Items from a dataset
= Beginning of Section =

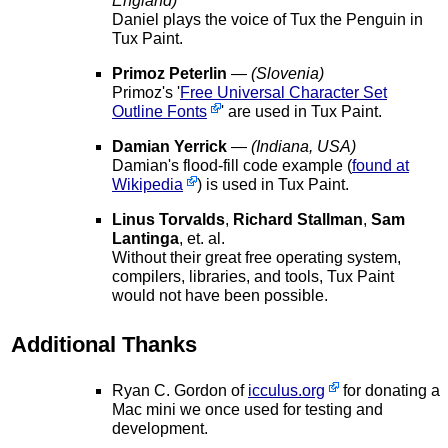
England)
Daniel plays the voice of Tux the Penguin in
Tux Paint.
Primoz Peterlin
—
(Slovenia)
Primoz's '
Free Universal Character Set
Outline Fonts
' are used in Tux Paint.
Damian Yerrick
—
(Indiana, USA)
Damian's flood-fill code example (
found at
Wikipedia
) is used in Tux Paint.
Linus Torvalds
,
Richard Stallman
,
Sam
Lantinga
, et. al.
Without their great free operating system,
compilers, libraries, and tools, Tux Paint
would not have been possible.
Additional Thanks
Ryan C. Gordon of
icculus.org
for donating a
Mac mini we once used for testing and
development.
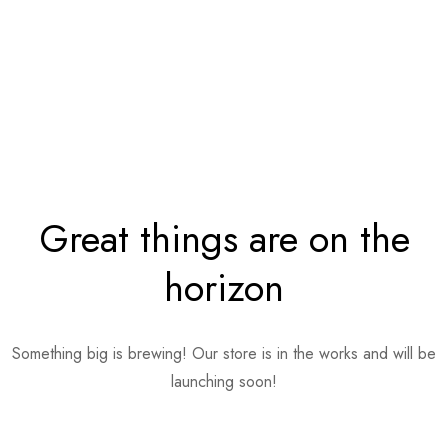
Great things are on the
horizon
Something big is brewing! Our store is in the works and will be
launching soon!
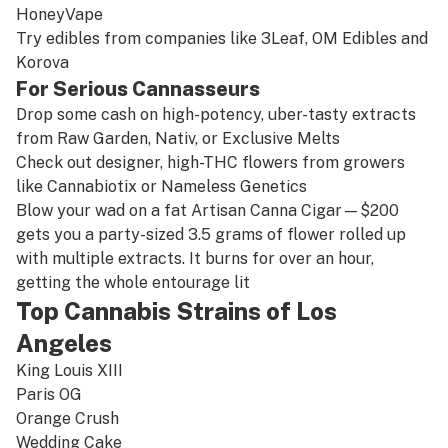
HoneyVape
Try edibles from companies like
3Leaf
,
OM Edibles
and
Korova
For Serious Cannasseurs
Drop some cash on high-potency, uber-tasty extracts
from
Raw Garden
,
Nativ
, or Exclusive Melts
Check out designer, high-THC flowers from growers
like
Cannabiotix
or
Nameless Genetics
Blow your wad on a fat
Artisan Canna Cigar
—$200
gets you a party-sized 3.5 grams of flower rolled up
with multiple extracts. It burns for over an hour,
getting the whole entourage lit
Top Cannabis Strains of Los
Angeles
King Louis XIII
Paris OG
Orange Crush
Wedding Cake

= End of Section =
= Beginning of Section =

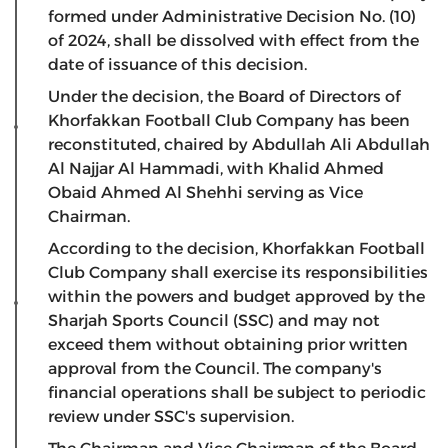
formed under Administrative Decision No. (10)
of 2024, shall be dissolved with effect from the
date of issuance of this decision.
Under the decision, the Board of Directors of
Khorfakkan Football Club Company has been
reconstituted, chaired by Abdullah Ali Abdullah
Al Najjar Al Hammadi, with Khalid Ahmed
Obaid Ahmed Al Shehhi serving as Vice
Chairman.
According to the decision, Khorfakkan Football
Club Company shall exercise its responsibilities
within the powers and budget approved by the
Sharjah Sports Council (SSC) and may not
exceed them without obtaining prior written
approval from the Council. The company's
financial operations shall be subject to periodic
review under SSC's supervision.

= End of Section =
= Beginning of Section =

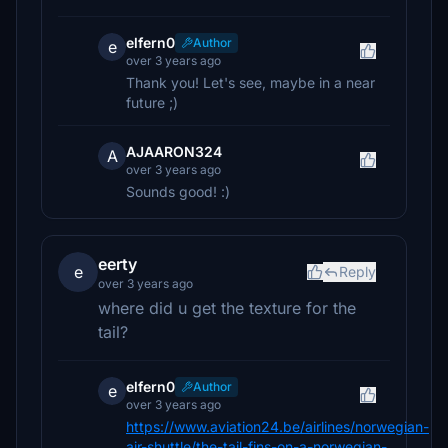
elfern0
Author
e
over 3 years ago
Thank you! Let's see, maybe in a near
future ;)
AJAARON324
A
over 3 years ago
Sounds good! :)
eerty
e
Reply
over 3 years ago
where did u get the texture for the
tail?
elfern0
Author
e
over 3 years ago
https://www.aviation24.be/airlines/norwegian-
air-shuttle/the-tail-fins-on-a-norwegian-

= End of Section =

**What needs to be done:**
Return a copy of each line in the entries that carries the string "used".

**Answer to the problem:**
' are used in Tux Paint.
) is used in Tux Paint.
Mac mini we once used for testing and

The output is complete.